You should mostly only need one source of term-pwr on a SCSI bus. As I
said, it depends on bus length to some extent, more being required if
the bus is exceptionally long. It usually doesn't _hurt_ to have more
than one thing providing term-pwr on the same bus though I suspect
that if you enabled it on all your devices at once it might have
negative effects (there are fuses on most host adapters that will blow
and have to be replaced).

> > who or how many devices supply the power for termination to function.
> > Under normal circumstances the host adapter should supply term-pwr
>
> The controller? I.e. power comes off the bus for it.

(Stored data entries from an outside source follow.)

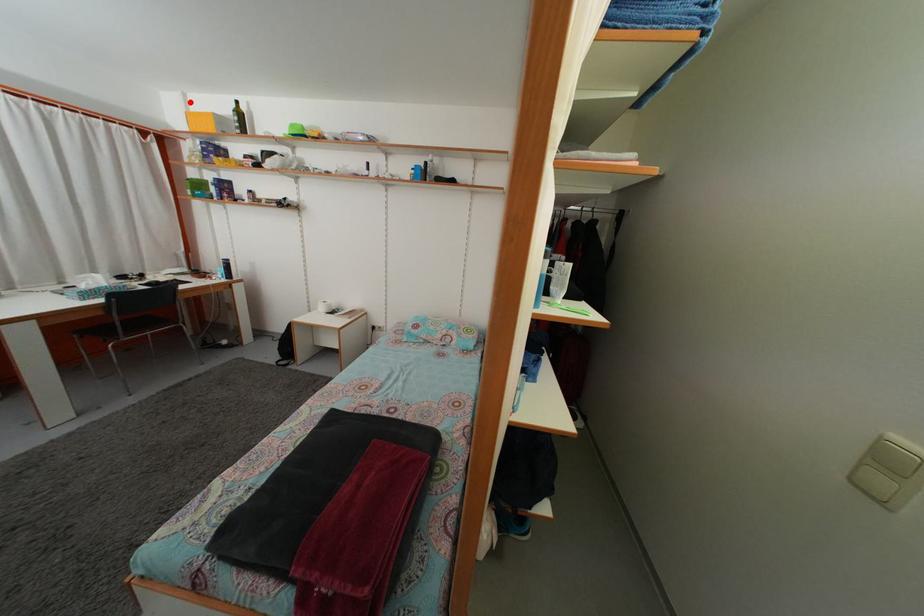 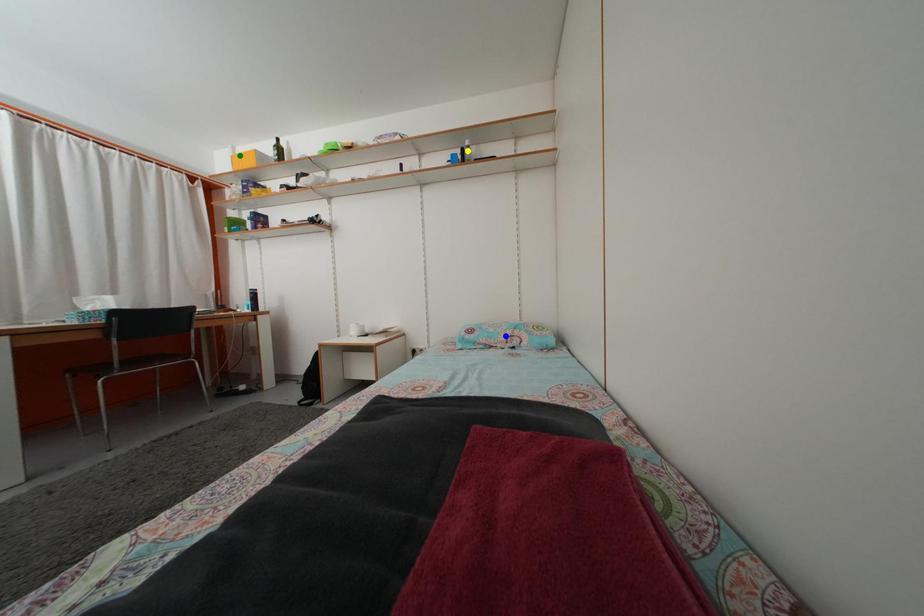 Question: I am providing you with two images of the same scene from different viewpoints. A red point is marked on the first image. You are given multiple points on the second image. Which mark in image 2 goes with the point in image 1?

Choices:
 (A) yellow point
 (B) green point
 (C) blue point

Answer: (B) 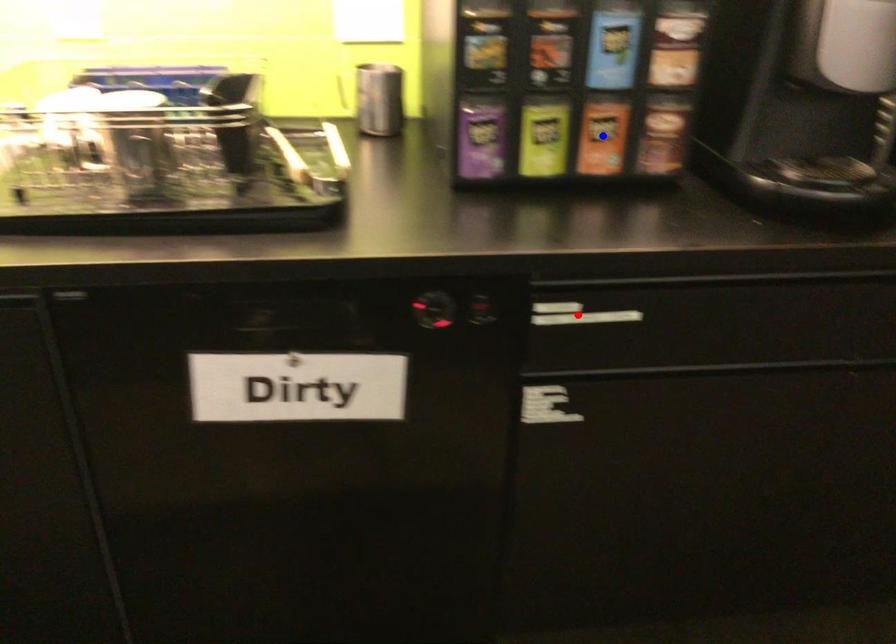 Question: Two points are marked on the image. Which point is closer to the camera?

Choices:
 (A) Blue point is closer.
 (B) Red point is closer.

Answer: (B) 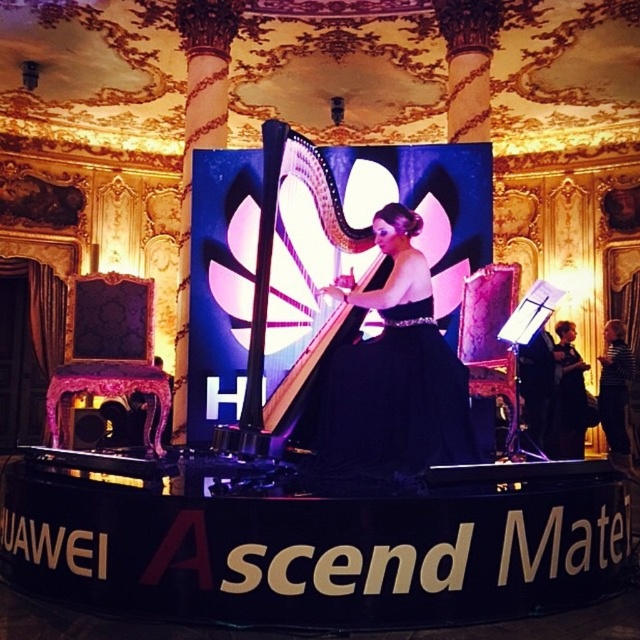 You are a photographer at this event and want to capture a photo of the shiny silver harp at center and the black satin dress at center. Which object should you focus on first if you want to highlight the harp in the foreground?

The shiny silver harp at center should be focused on first since it is closer to the photographer than the black satin dress at center, which is positioned to its right.

You are a photographer who needs to capture a closeup of the shiny silver harp at center without including the black satin dress at center in the shot. Given the spatial relationship between them, is this possible?

The black satin dress at center is bigger than the shiny silver harp at center, so the dress may be blocking the harp, making it difficult to capture the harp without including the dress in the shot.

You are standing in the center of the room and see two points marked on the floor. The first point is at coordinate point(x=445, y=374) and the second is at point(x=308, y=180). Which point is closer to you?

Point(x=445, y=374) is in front of point(x=308, y=180), so it is closer to you. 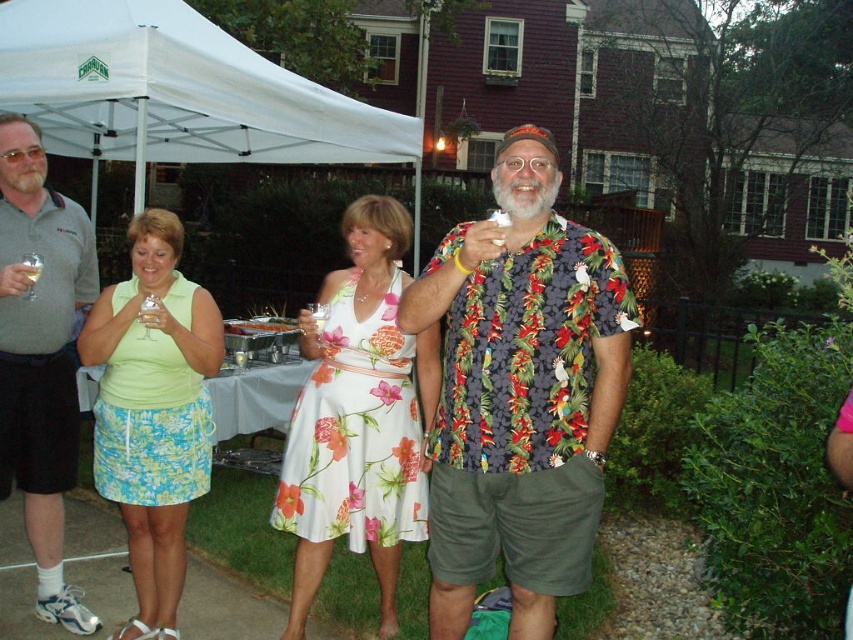 You are planning to take a photo of the lime green fabric skirt at left and the gray polo shirt at center. The camera you are using has a minimum focus distance of 15 inches. Can you capture both subjects in focus without moving either of them?

The lime green fabric skirt at left is 14.71 inches from gray polo shirt at center. Since the distance between them is less than the camera minimum focus distance of 15 inches, you cannot capture both subjects in focus without moving them.

In the scene shown: What color is the skirt located at point [154,412]?

The skirt at point [154,412] is lime green. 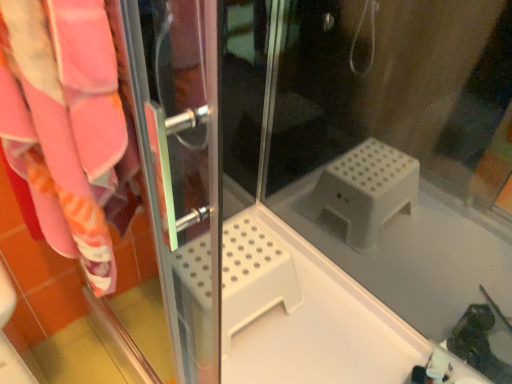 You are a GUI agent. You are given a task and a screenshot of the screen. Output one action in this format:
    pyautogui.click(x=<x>, y=<y>)
    Task: Click on the transparent plastic step stool at center
    The width and height of the screenshot is (512, 384).
    Given the screenshot: What is the action you would take?
    pyautogui.click(x=385, y=148)

Describe the element at coordinates (385, 148) in the screenshot. I see `transparent plastic step stool at center` at that location.

The width and height of the screenshot is (512, 384). Describe the element at coordinates (106, 166) in the screenshot. I see `transparent plastic screen door at left` at that location.

I want to click on transparent plastic screen door at left, so click(x=106, y=166).

At what (x,y) coordinates should I click in order to perform the action: click on transparent plastic step stool at center. Please return your answer as a coordinate pair (x, y). Looking at the image, I should click on (385, 148).

In the image, is transparent plastic step stool at center on the left side or the right side of transparent plastic screen door at left?

Based on their positions, transparent plastic step stool at center is located to the right of transparent plastic screen door at left.

Does transparent plastic step stool at center come behind transparent plastic screen door at left?

Yes, transparent plastic step stool at center is further from the viewer.

Considering the points (490, 209) and (80, 77), which point is behind, point (490, 209) or point (80, 77)?

The point (490, 209) is behind.

From the image's perspective, which is below, transparent plastic step stool at center or transparent plastic screen door at left?

transparent plastic screen door at left appears lower in the image.

From a real-world perspective, relative to transparent plastic screen door at left, is transparent plastic step stool at center vertically above or below?

transparent plastic step stool at center is situated lower than transparent plastic screen door at left in the real world.

Which object is wider, transparent plastic step stool at center or transparent plastic screen door at left?

transparent plastic step stool at center is wider.

Considering the relative sizes of transparent plastic step stool at center and transparent plastic screen door at left in the image provided, is transparent plastic step stool at center shorter than transparent plastic screen door at left?

No, transparent plastic step stool at center is not shorter than transparent plastic screen door at left.

Does transparent plastic step stool at center have a smaller size compared to transparent plastic screen door at left?

Actually, transparent plastic step stool at center might be larger than transparent plastic screen door at left.

Is transparent plastic screen door at left located within transparent plastic step stool at center?

No, transparent plastic screen door at left is not inside transparent plastic step stool at center.

Is transparent plastic step stool at center far from transparent plastic screen door at left?

transparent plastic step stool at center is actually quite close to transparent plastic screen door at left.

Is transparent plastic step stool at center facing towards transparent plastic screen door at left?

No.

How distant is transparent plastic step stool at center from transparent plastic screen door at left?

A distance of 33.42 inches exists between transparent plastic step stool at center and transparent plastic screen door at left.

Locate an element on the screen. glass door beneath the transparent plastic screen door at left (from a real-world perspective) is located at coordinates (385, 148).

Is transparent plastic screen door at left at the right side of transparent plastic step stool at center?

Incorrect, transparent plastic screen door at left is not on the right side of transparent plastic step stool at center.

Considering the relative positions of transparent plastic screen door at left and transparent plastic step stool at center in the image provided, is transparent plastic screen door at left behind transparent plastic step stool at center?

No, transparent plastic screen door at left is closer to the viewer.

Considering the positions of point (138, 171) and point (241, 53), is point (138, 171) closer or farther from the camera than point (241, 53)?

Point (138, 171) is closer to the camera than point (241, 53).

From the image's perspective, relative to transparent plastic step stool at center, is transparent plastic screen door at left above or below?

transparent plastic screen door at left is below transparent plastic step stool at center.

From a real-world perspective, which object rests below the other?

transparent plastic step stool at center.

Considering the relative sizes of transparent plastic screen door at left and transparent plastic step stool at center in the image provided, is transparent plastic screen door at left wider than transparent plastic step stool at center?

In fact, transparent plastic screen door at left might be narrower than transparent plastic step stool at center.

Between transparent plastic screen door at left and transparent plastic step stool at center, which one has less height?

Standing shorter between the two is transparent plastic screen door at left.

Is transparent plastic screen door at left bigger or smaller than transparent plastic step stool at center?

transparent plastic screen door at left is smaller than transparent plastic step stool at center.

Is transparent plastic screen door at left positioned beyond the bounds of transparent plastic step stool at center?

Yes, transparent plastic screen door at left is outside of transparent plastic step stool at center.

Can you see transparent plastic screen door at left touching transparent plastic step stool at center?

No, transparent plastic screen door at left is not beside transparent plastic step stool at center.

Is transparent plastic screen door at left positioned with its back to transparent plastic step stool at center?

No, transparent plastic screen door at left is not facing the opposite direction of transparent plastic step stool at center.

The image size is (512, 384). I want to click on screen door positioned vertically above the transparent plastic step stool at center (from a real-world perspective), so click(x=106, y=166).

The image size is (512, 384). What are the coordinates of `screen door that is on the left side of transparent plastic step stool at center` in the screenshot? It's located at (106, 166).

Where is `glass door beneath the transparent plastic screen door at left (from a real-world perspective)`? The image size is (512, 384). glass door beneath the transparent plastic screen door at left (from a real-world perspective) is located at coordinates (385, 148). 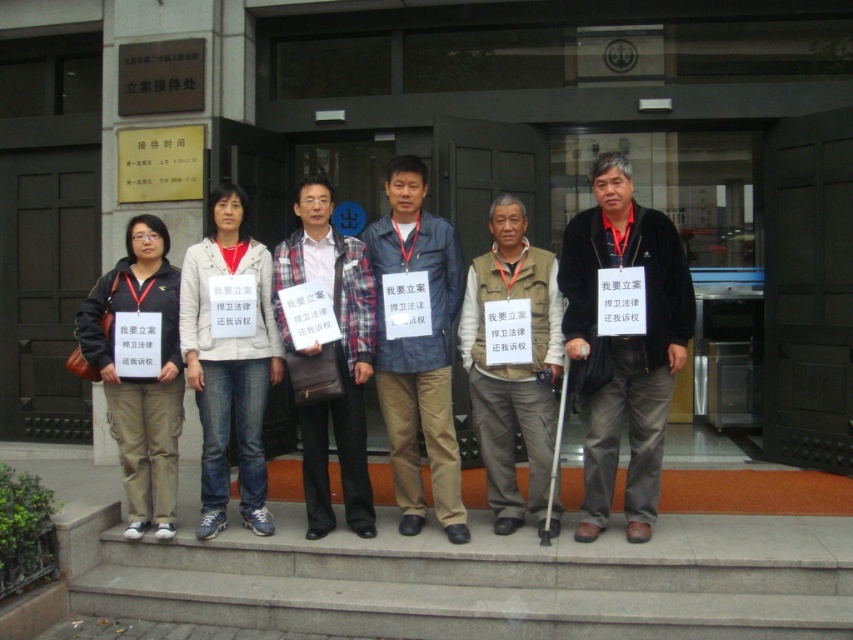 Between denim jeans at center and matte black jacket at left, which one appears on the left side from the viewer's perspective?

matte black jacket at left is more to the left.

Which is below, denim jeans at center or matte black jacket at left?

matte black jacket at left is lower down.

Who is more distant from viewer, (x=207, y=404) or (x=135, y=257)?

Positioned behind is point (x=135, y=257).

Identify the location of denim jeans at center. This screenshot has width=853, height=640. (229, 364).

From the picture: Does dark gray pants at center have a lesser height compared to brown vest at center?

Incorrect, dark gray pants at center's height does not fall short of brown vest at center's.

Find the location of a particular element. Image resolution: width=853 pixels, height=640 pixels. dark gray pants at center is located at coordinates pyautogui.click(x=625, y=346).

Image resolution: width=853 pixels, height=640 pixels. Describe the element at coordinates (625, 346) in the screenshot. I see `dark gray pants at center` at that location.

Where is `dark gray pants at center`? This screenshot has height=640, width=853. dark gray pants at center is located at coordinates (625, 346).

Does brown vest at center have a greater width compared to matte black jacket at left?

No, brown vest at center is not wider than matte black jacket at left.

At what (x,y) coordinates should I click in order to perform the action: click on brown vest at center. Please return your answer as a coordinate pair (x, y). Looking at the image, I should click on (514, 364).

You are a GUI agent. You are given a task and a screenshot of the screen. Output one action in this format:
    pyautogui.click(x=<x>, y=<y>)
    Task: Click on the brown vest at center
    Image resolution: width=853 pixels, height=640 pixels.
    Given the screenshot: What is the action you would take?
    pyautogui.click(x=514, y=364) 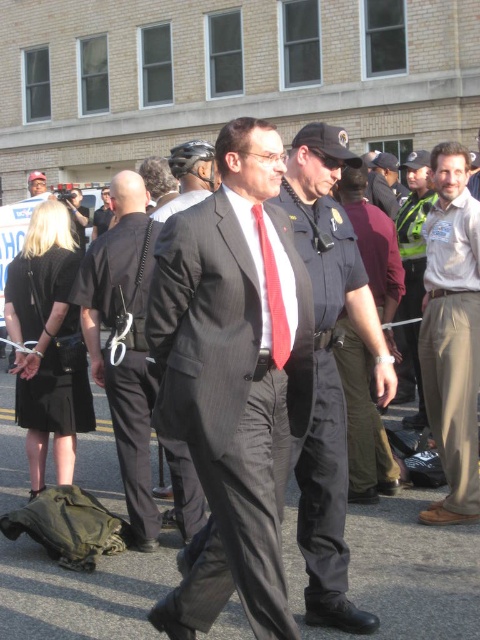 From the picture: You are a photographer at the event and need to capture both the dark gray uniform at center and the dark gray suit at center in a single frame. Which object should you focus on first to ensure both are in the frame without moving the camera?

You should focus on the dark gray uniform at center first because it is bigger than the dark gray suit at center, so centering it will ensure the smaller suit is also within the frame.

You are a photographer at the event and want to capture both the dark gray uniform at center and the dark gray suit at center in a single photo. Which one should you focus on first to ensure both are in frame?

You should focus on the dark gray uniform at center first since it is in front of the dark gray suit at center, ensuring both are captured in the photo. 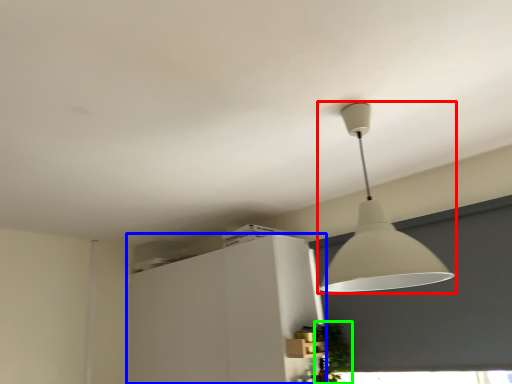 Question: Based on their relative distances, which object is farther from lamp (highlighted by a red box)? Choose from cabinetry (highlighted by a blue box) and plant (highlighted by a green box).

Choices:
 (A) cabinetry
 (B) plant

Answer: (A) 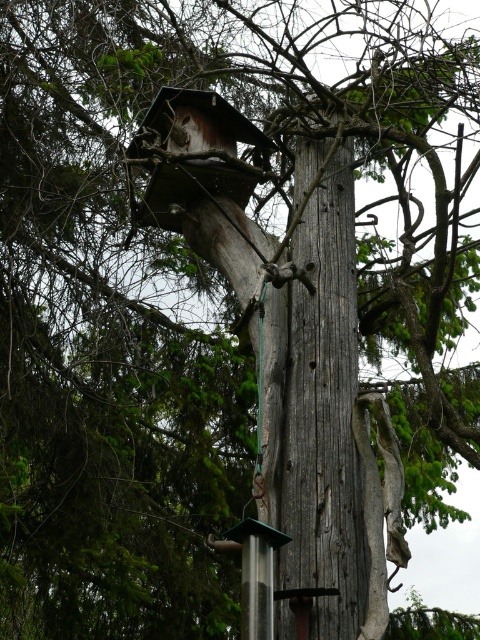 Who is positioned more to the left, weathered wood tree trunk at center or wooden birdhouse at upper center?

wooden birdhouse at upper center is more to the left.

Is weathered wood tree trunk at center behind wooden birdhouse at upper center?

No, it is not.

Which is behind, point (320, 195) or point (207, 109)?

The point (207, 109) is behind.

This screenshot has height=640, width=480. In order to click on weathered wood tree trunk at center in this screenshot , I will do `click(328, 410)`. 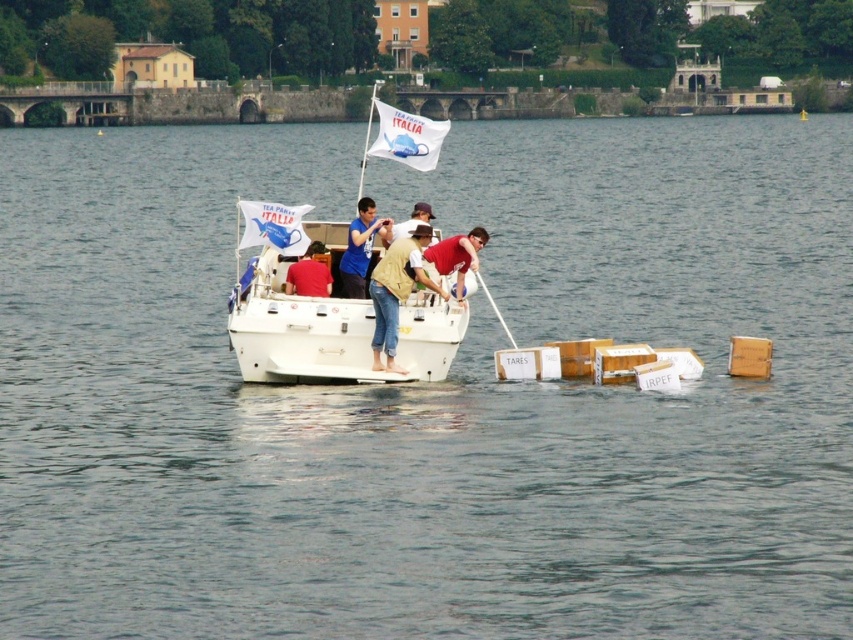 You are a photographer on the blue fabric boat at center. You want to take a photo of the blue fabric shirt at center without the blue fabric flag at center blocking the view. Can you move the flag to the side to achieve this?

The blue fabric flag at center is in front of the blue fabric shirt at center, so moving the flag to the side would allow the blue fabric shirt at center to be visible without obstruction.

You are a photographer on the boat and need to capture both the blue fabric flag at center and the matte red shirt at center in your shot. Which object is taller so you can adjust your camera angle accordingly?

The blue fabric flag at center is taller than the matte red shirt at center, so you should adjust your camera angle to account for its greater height. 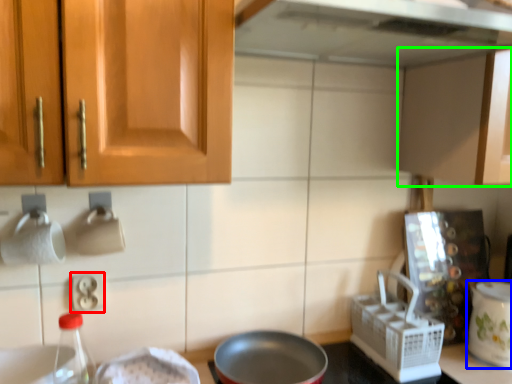 Question: Which object is the farthest from electric outlet (highlighted by a red box)? Choose among these: kitchen appliance (highlighted by a blue box) or cabinetry (highlighted by a green box).

Choices:
 (A) kitchen appliance
 (B) cabinetry

Answer: (A) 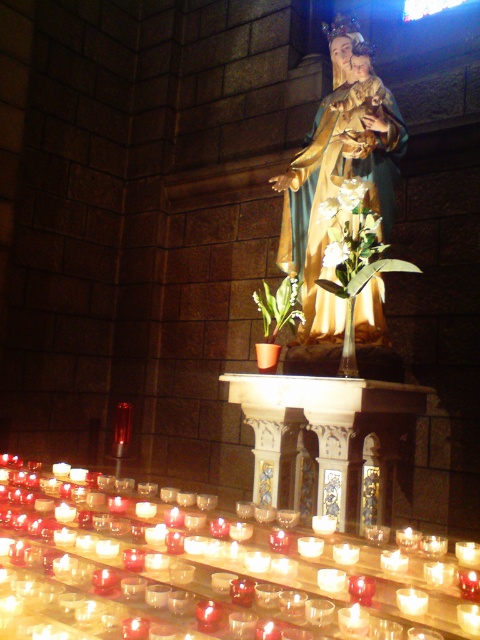 You are a visitor standing at the entrance of the church. You want to light the translucent glass candle at lower left. Considering your height is 1.65 meters, can you reach it without any assistance?

The translucent glass candle at lower left is 1.62 meters from the camera. Since your height is 1.65 meters, you can reach it without needing assistance.

You are standing in the church and want to take a photo of the statue. You notice two points marked on the floor where you can stand to get a good angle. The first point is at coordinates point (x=304, y=336) and the second point is at coordinates point (x=336, y=243). Which point should you choose if you want to be closer to the statue?

You should choose point (x=336, y=243) because it is closer to the statue than point (x=304, y=336), which is behind it. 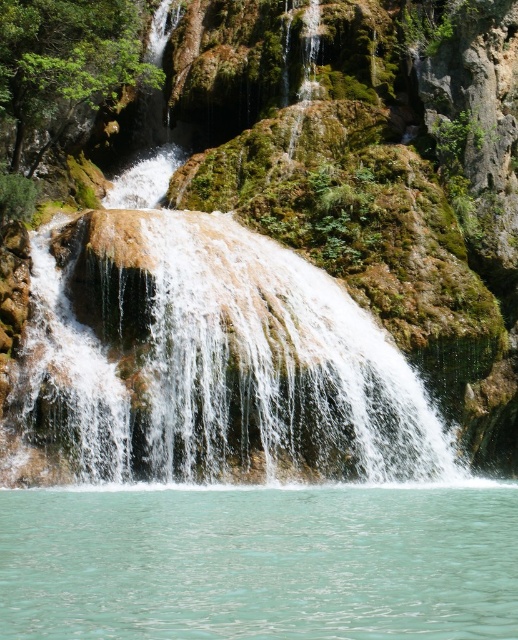 You are standing at the edge of the serene pool below the waterfall. You see the point marked as point (226,365) in the image. What is the nearest object to this point?

The nearest object to point (226,365) is the green mossy rock at center, as it is represented by that point.

You are planning to place a small decorative statue on the green mossy rock at center. Considering the size of the rock compared to the turquoise liquid at bottom, do you think the statue will fit comfortably on the rock?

From reading comp.periphs.scsi over a few years I've gathered that
"controller" in SCSI terms refers to the chip that sits on each
device. What thee and me generally refer to as a controller is more
properly known as a host adapter.

The jumper on the drive is used to tell it whether to feed term-pwr
onto the bus. Some Seagate drives have a multiple choice of how
term-pwr is provided. On my ST34371W you can select from a bank of
three jumpers that

A Drive Supplies Bus
B Drive Supplies Own
C Bus Supplies Drive

I'd guess that if it is on an LVD drive and it's not that specific
then it means that it'll supply term-pwr to the bus (since LVD drives
don't have their own terminators to power).